The so called Basic access authentication is a very simple way to limit access to certain web pages.

Web servers can be configured to protect a given directory, or a whole site by a few lines of configuration. Users are required to authenticate by providing a correct username/password pair which is checked by the web server against a given set of such pairs.

How can we write a script using LWP::UserAgent that will authenticate with such server and will be able to access the protected pages?

PAUSE

First of all, let's see an example. PAUSE The Perl Authors Upload Server, which is basically the inbound gate of CPAN usess Basic Authentication.

If you click on Login, you'll see a "challenge", a pop-up that, depending on your browser, might look like this:

PAUSE Basic Authentication pop-up

If you cancel it, you'll see and Authorization Required error.
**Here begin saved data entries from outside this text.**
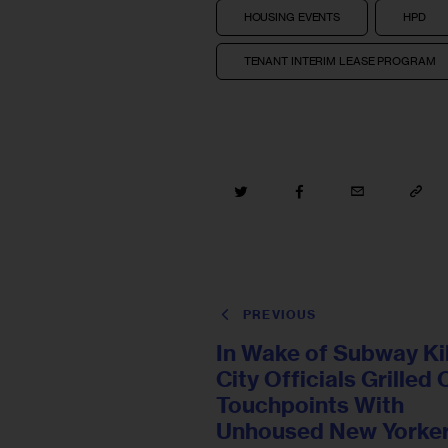
HOUSING EVENTS
HPD
TENANT INTERIM LEASE PROGRAM
PREVIOUS
In Wake of Subway Kil
City Officials Grilled
Touchpoints With
Unhoused New Yorke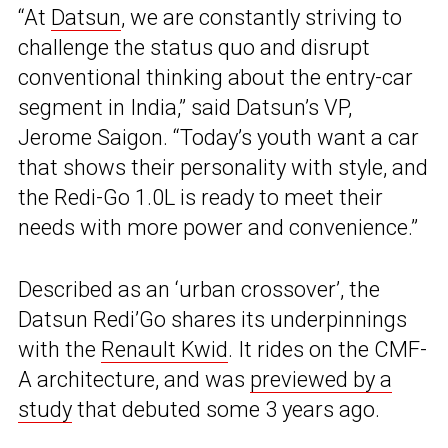
“At
Datsun
, we are constantly striving to
challenge the status quo and disrupt
conventional thinking about the entry-car
segment in India,” said Datsun’s VP,
Jerome Saigon. “Today’s youth want a car
that shows their personality with style, and
the Redi-Go 1.0L is ready to meet their
needs with more power and convenience.”
Described as an ‘urban crossover’, the
Datsun Redi’Go shares its underpinnings
with the
Renault Kwid
. It rides on the CMF-
A architecture, and was
previewed by a
study
that debuted some 3 years ago.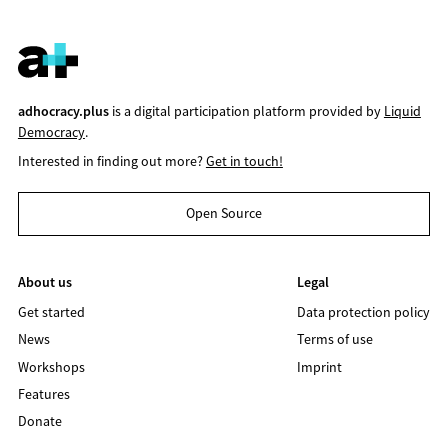
adhocracy.plus
is a digital participation platform provided by
Liquid
Democracy
.
Interested in finding out more?
Get in touch!
Open Source
About us
Legal
Get started
Data protection policy
News
Terms of use
Workshops
Imprint
Features
Donate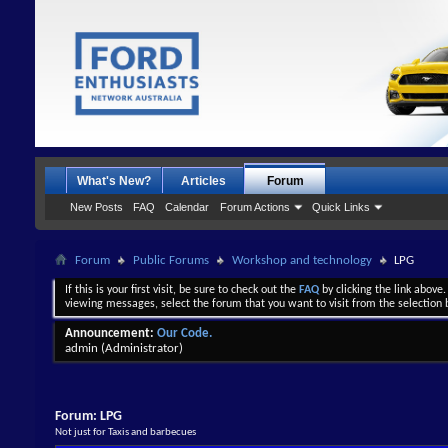
What's New?
Articles
Forum
New Posts
FAQ
Calendar
Forum Actions
Quick Links
Forum
Public Forums
Workshop and technology
LPG
If this is your first visit, be sure to check out the
FAQ
by clicking the link above
viewing messages, select the forum that you want to visit from the selection 
Announcement:
Our Code.
admin
(Administrator)
Forum:
LPG
Not just for Taxis and barbecues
If you type in incorrect credentials it will show you the pop-up again and again till you get tired of it.

Access without authentication

In the first version of our script, we just create an LWP::UserAgent object, and use the get method to fetch the page that requires authentication.

use strict;
use warnings;
use 5.010;

use LWP::UserAgent;
my $ua = LWP::UserAgent->new;
my $resp = $ua->get( 'https://pause.perl.org/pause/authenquery' );
if ($resp->is_success) {
    say $resp->decoded_content;
} else {
    say $resp->status_line;
    say $resp->decoded_content;
}

We have not provided credentials (username/password) and thus the request fails. is_success will return false.
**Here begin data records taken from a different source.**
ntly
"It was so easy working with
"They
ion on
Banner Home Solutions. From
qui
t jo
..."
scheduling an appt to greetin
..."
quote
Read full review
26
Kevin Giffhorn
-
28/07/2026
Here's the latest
The status_line method will return

401 Authorization Required

The decoded_content method will return the content of the page we saw after canceling the prompt:

<!DOCTYPE HTML PUBLIC "-//IETF//DTD HTML 2.0//EN">
<HTML><HEAD>
<TITLE>401 Authorization Required</TITLE>
</HEAD><BODY>
<H1>Authorization Required</H1>
This server could not verify that you
are authorized to access the document
requested.  Either you supplied the wrong
credentials (e.g., bad password), or your
browser doesn't understand how to supply
the credentials required.<P>
</BODY></HTML>

Providing credentials

Reading the documentation of LWP::UserAgent there seem to be two ways to provide the credentials.

One of them is to subclass LWP::UserAgent, implement the get_basic_credentials method that will be called when the credential are required. At that time the method will receive 3 parameters, two of which will identify the web address (URL or URI), and the $realm. (See realm explained later.) The method will need to return a list of ($username, $password) that will be supplied as credentials to this challenge.

The other way is to call the credentials method with 4 parameters: $ua->credentials( $netloc, $realm, $uname, $pass ) to set the challenge/response pairs of pairs. The credentials method needs to receive the URL (here called $netloc), the realm, and the username/password pair.

The way this works in the background is that the UserAgent will always call the get_basic_credentials method. If we have overridden in a subclass, than it is our responsibility to recognize the current URL/realm pair and return the correct username/password pair. On the other hand, if we have left get_basic_credentials alone then the already existing implementation of get_basic_credentials will be called. It will receive the URL/Realm pair and look them up in an internal two-dimensional hash. Using the credentials method we can fill up that internal hash with URL/Real pairs mapping to username/password pairs.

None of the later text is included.